Basic Statistics on a Pandas DataFrame
Pandas, a powerful data manipulation and analysis library in Python, provides a wide range of statistical functions that can be performed on a DataFrame, which is the core data structure in Pandas. These basic statistics can help you gain valuable insights into your data and make informed decisions. Here are some of the most common statistical operations you can perform on a Pandas DataFrame:
Descriptive Statistics
Descriptive statistics provide a summary of the key characteristics of your data. Some of the most commonly used descriptive statistics in Pandas include:
describe()
: This function generates a summary of the statistical measures for each numerical column in the DataFrame, including the count, mean, standard deviation, minimum, 25th percentile, 50th percentile (median), 75th percentile, and maximum.
import pandas as pd
# Create a sample DataFrame
df = pd.DataFrame({'Age': [25, 30, 35, 40, 45],
'Salary': [50000, 60000, 70000, 80000, 90000]})
print(df.describe())
info()
: This function provides information about the DataFrame, including the number of rows, columns, data types, and memory usage.
print(df.info())
value_counts()
: This function counts the number of occurrences of each unique value in a column, which can be useful for understanding the distribution of categorical data.

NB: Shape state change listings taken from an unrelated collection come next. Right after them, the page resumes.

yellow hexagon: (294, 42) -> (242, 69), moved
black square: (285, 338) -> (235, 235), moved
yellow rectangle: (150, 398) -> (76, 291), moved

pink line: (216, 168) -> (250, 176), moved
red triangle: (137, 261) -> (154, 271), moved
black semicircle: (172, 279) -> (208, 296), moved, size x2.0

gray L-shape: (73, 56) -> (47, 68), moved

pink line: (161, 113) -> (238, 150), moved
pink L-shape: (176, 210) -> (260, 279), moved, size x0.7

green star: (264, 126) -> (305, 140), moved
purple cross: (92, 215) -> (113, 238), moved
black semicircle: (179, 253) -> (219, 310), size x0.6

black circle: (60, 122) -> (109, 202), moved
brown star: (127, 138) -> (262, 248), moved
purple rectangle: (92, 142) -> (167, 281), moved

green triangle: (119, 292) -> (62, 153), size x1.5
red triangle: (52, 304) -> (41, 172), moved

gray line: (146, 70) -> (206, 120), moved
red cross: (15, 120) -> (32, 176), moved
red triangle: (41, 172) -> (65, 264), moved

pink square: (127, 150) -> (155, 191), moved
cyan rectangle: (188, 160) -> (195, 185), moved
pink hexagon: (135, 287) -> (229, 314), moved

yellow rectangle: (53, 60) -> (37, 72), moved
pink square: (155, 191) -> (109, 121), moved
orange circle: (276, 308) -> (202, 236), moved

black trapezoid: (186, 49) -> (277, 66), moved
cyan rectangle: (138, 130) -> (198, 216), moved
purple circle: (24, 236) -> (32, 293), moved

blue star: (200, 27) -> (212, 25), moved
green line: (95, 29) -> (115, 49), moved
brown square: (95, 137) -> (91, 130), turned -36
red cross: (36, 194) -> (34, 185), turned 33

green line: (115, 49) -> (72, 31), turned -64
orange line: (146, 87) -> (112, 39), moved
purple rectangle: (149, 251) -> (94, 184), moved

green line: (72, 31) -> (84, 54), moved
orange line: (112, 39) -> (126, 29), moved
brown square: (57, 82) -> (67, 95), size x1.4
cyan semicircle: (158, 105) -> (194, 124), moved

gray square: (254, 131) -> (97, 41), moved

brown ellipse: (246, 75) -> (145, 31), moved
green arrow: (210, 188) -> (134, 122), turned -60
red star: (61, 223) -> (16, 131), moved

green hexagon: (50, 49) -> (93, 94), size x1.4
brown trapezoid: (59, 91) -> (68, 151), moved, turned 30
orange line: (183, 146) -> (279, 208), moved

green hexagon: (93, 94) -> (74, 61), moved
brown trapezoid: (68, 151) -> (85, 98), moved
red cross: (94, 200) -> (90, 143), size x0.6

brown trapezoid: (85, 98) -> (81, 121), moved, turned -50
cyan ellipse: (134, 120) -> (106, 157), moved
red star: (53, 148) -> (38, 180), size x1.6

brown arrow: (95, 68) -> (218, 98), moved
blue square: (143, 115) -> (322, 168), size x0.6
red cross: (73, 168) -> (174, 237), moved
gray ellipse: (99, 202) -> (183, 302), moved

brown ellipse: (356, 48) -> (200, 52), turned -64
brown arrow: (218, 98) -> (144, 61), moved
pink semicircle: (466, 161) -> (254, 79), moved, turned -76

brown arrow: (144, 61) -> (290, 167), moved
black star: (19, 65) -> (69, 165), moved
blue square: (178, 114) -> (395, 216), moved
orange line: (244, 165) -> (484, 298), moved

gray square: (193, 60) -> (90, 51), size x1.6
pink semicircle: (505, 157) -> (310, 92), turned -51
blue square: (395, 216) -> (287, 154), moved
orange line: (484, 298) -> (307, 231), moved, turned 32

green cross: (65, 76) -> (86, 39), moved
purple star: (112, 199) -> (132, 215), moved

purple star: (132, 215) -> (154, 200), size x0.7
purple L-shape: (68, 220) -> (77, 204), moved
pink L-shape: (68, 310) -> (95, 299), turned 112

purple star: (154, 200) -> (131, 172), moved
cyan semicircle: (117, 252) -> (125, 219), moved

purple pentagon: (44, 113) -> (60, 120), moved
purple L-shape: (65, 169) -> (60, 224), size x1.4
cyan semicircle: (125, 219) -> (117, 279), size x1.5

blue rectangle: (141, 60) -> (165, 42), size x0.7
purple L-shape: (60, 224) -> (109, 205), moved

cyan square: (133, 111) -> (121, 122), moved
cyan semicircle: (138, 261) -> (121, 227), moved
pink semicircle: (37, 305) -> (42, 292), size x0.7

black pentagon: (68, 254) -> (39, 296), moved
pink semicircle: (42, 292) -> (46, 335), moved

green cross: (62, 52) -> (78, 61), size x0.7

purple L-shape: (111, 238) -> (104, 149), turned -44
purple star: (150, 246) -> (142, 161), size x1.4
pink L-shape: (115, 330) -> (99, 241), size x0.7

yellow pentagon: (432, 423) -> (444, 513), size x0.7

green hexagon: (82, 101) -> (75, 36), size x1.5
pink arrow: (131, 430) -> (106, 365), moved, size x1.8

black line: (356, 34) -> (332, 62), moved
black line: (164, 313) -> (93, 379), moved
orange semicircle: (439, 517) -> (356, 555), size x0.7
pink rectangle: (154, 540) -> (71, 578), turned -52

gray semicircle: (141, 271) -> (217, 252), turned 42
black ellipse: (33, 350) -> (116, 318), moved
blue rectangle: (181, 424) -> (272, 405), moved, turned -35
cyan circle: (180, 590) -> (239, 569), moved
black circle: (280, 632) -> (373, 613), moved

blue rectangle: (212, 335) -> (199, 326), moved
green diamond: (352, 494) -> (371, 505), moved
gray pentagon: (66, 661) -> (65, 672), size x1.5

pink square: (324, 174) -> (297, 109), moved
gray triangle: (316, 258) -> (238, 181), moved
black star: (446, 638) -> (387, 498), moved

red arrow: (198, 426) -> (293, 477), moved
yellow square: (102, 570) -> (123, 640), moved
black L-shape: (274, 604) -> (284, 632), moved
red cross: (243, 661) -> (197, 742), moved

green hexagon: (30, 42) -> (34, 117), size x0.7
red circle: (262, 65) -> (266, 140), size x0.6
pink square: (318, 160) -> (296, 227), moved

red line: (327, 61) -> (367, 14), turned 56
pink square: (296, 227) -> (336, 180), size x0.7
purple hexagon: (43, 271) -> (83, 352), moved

print(df['Age'].value_counts())
Measures of Central Tendency
Measures of central tendency describe the center or typical value of a dataset. The most common measures of central tendency in Pandas are:
mean()
: Calculates the arithmetic mean (average) of the values in a column.median()
: Calculates the median (middle value) of the values in a column.mode()
: Calculates the mode (most frequent value) of the values in a column.
print(f"Mean age: {df['Age'].mean()}")
print(f"Median age: {df['Age'].median()}")
print(f"Modal age: {df['Age'].mode()[0]}")
Measures of Dispersion
Measures of dispersion describe the spread or variability of the data. Some common measures of dispersion in Pandas include:
std()
: Calculates the standard deviation of the values in a column.var()
: Calculates the variance of the values in a column.min()
andmax()
: Determine the minimum and maximum values in a column, respectively.quantile()
: Calculates the specified quantile (e.g., 25th, 50th, 75th) of the values in a column.
print(f"Standard deviation of age: {df['Age'].std()}")
print(f"Variance of age: {df['Age'].var()}")
print(f"Minimum age: {df['Age'].min()}")
print(f"Maximum age: {df['Age'].max()}")
print(f"25th percentile of age: {df['Age'].quantile(0.25)}")
Correlation and Covariance
Pandas also provides functions to calculate the correlation and covariance between columns in a DataFrame:
corr()
: Calculates the Pearson correlation coefficient between columns.cov()
: Calculates the covariance matrix between columns.
print(f"Correlation between age and salary: {df.corr()['Age']['Salary']}")
print(f"Covariance matrix:\n{df.cov()}")
By using these basic statistical functions in Pandas, you can gain a deeper understanding of your data and make more informed decisions. The Mermaid diagram below summarizes the key statistical operations covered in this answer:
Remember, these are just the basic statistical operations you can perform on a Pandas DataFrame. Depending on your specific data and analysis needs, you may need to explore more advanced statistical techniques and libraries.